「1/f」 | ナノ


何時だって終末は白だった


 二ヶ月と十日――ヨコハマでの死闘から経過した月日である。若しやあの光景は凡て夢で、今この生活が二ヶ月以上前からずっと続いているのではないか、と錯覚してしまう程の安寧の中に未だ私は居る。
 あの日、私の手首を折らんばかりに握りしめたフョードルさんは、今日も変わらずボンヤリと外を眺めているし、私も内心困惑し乍らも今の生活に安らぎを感じていた。彼の可笑しな言動は、手首の腫れが癒えるのと同時に水に流した。
 先日、実に数ヶ月ぶりにピロシキを作った。本当はボルシチを作りたかったのだけど、ビーツを切らしていた為、作れなかったのだ。少し焦げていて形も歪な其れを、彼は文句も云わずに口に運んだ。母国で食べていた物に比べて味も落ちる筈なのに、たった一言美味しいですと呟いて、また遠くを眺めた。多分、母国の大地を思い出していたのだと思う。其の目を見ていると何だか懐かしいような切ないような愛おしいような不思議な感覚がする。
屹度この生活の終わりは近い。彼はもう独りで歩けるし、其の頭脳だって当の昔から本来の働きを取り戻している。彼が、この地を、この国を発つ其の時、私はこの細く頼りない腕に掴まっていられるのだろうか。

「そんな事を、最近考えています」

 リビングのソファとアームチェア。二つに座り向き合ったフョードルさんは、無表情に腕を組んで私を観察している。文字通り、博物館の展示物でも見ているかのような視線に身が竦む思いがした。
 近頃は浮かない顔ばかりしていますね、何かあるなら云ってご覧なさい。促したのは他ならぬ彼なのに、随分な態度だ。そんなに困っている私を見るのが愉しいのか。若しそうなら明日のお茶に出そうと思っていたクッキー全部私独りで食べてやる。

「成程ね……漸く納得がいきました。貴女、ぼくに異能を使いましたね」
「へ?」
「可笑しいと思っていたのですよ。ぼくの寝室と地下室では、既に日本脱出の為の準備が整っていた。其れなのにぼくは今もこうして此処に居る。然も、呑気にお茶なんて飲んで、態々貴女の話迄訊いてやっている始末だ」

 困っている私を、見るのは、そんなに愉しい、のか。
 チェアから立ち上がったフョードルさんは、疲れたように額に手を中てて大きく息を吐いている。対して私は、ソファから動けない。今、立ち上がったら倒れてしまいそうだったのだ。

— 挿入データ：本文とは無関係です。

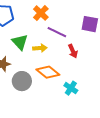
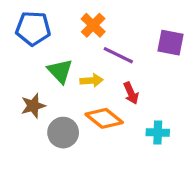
red arrow: (73, 51) -> (131, 93), moved
cyan cross: (71, 88) -> (158, 133), moved, turned -32

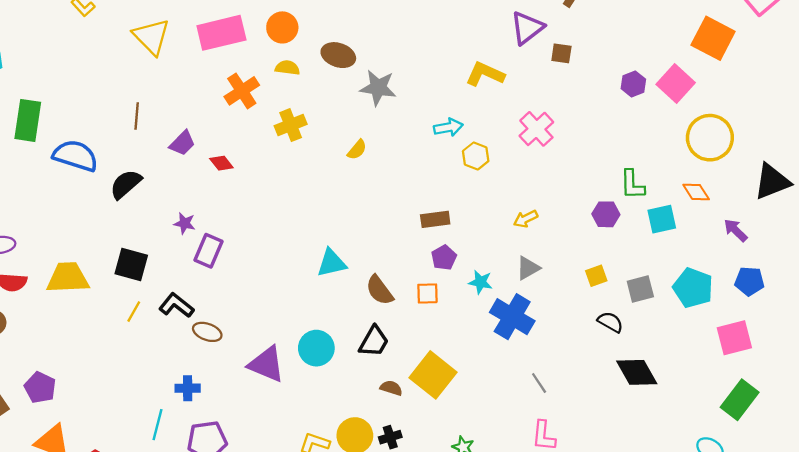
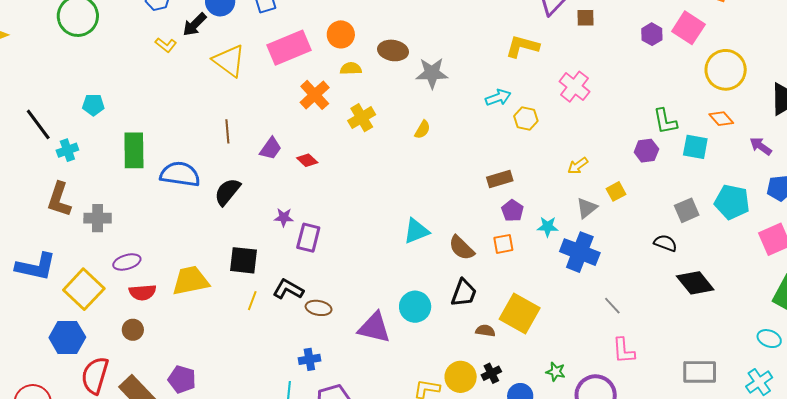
cyan square: (662, 219) -> (695, 147), turned 32
yellow square: (596, 276) -> (616, 191), moved

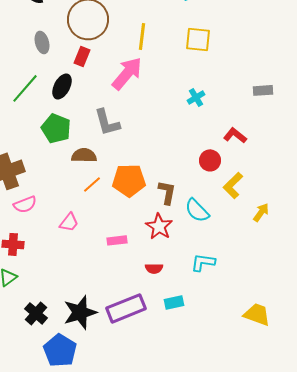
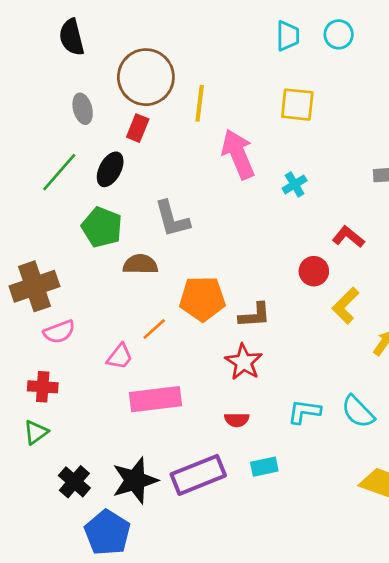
yellow line: (142, 36) -> (200, 103), moved
pink arrow: (127, 73) -> (238, 154), moved, turned -63
orange line: (92, 184) -> (154, 329), moved
brown L-shape: (167, 192) -> (255, 315), turned 75
cyan semicircle: (197, 210) -> (358, 412), moved
pink rectangle: (117, 240) -> (156, 399), moved, size x1.8

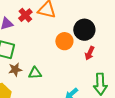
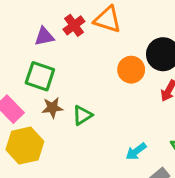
green triangle: (35, 73) -> (82, 115), turned -32

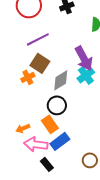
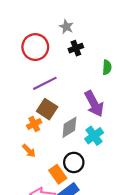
cyan cross: (86, 75) -> (94, 136), moved
black circle: (57, 105) -> (74, 162), moved
orange arrow: (23, 128) -> (29, 151), moved, turned -112

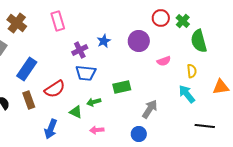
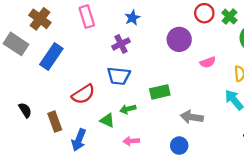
blue star: (104, 41) -> (132, 18), moved
purple cross: (80, 50) -> (121, 44), moved
blue rectangle: (27, 69) -> (51, 57), moved
brown rectangle: (29, 100) -> (55, 122), moved
gray arrow: (150, 109) -> (192, 117), turned -114

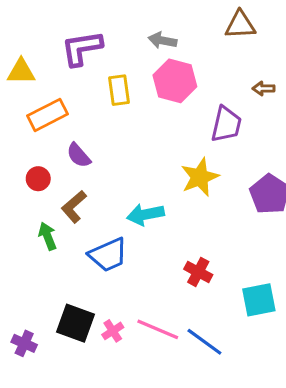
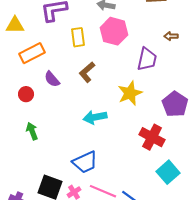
brown L-shape: (74, 207) -> (87, 72), moved
blue trapezoid: (108, 255) -> (85, 162), moved
red cross: (198, 272) -> (152, 137), moved, size x1.4
cyan square: (259, 300) -> (168, 172), turned -30

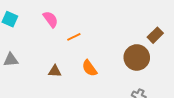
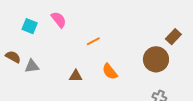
pink semicircle: (51, 19) -> (59, 20), moved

「二ヶ月と十日ですか。準備をしていたのは、約二週間は前。本調子ではないとは云え、あるまじき失態です。全く、貴女のぼくへの執着心には呆れますよ」
「……私が、異能を使った?」
「薄々そうではないかと思ってはいましたが真逆無意識ですか? 相変わらず自分で制御が出来ていないのですね」

 否定したいのに否定出来るだけの材料がない。其れに納得しているのも事実だった。あの時、手首を掴まれた時に私は咄嗟に異能を使った。だから彼は、今もこうして此処に居て呉れるのだ、と。
 意外と私の脚は確りとしていて、立ち上がっても倒れる事はなかった。腕を伸ばす。けれど寸前に待てが掛かった。

「動くな」

 指一本分程の距離で浮いた腕が無様に震えている。恐る恐ると見上げた紫水晶の瞳は、恐ろしく冷酷で私個人に対して何の執着も感じさせない。もう貴女は要らない、と二ヶ月と十日前云われた言葉が嘘でなかったのだと今更悟る。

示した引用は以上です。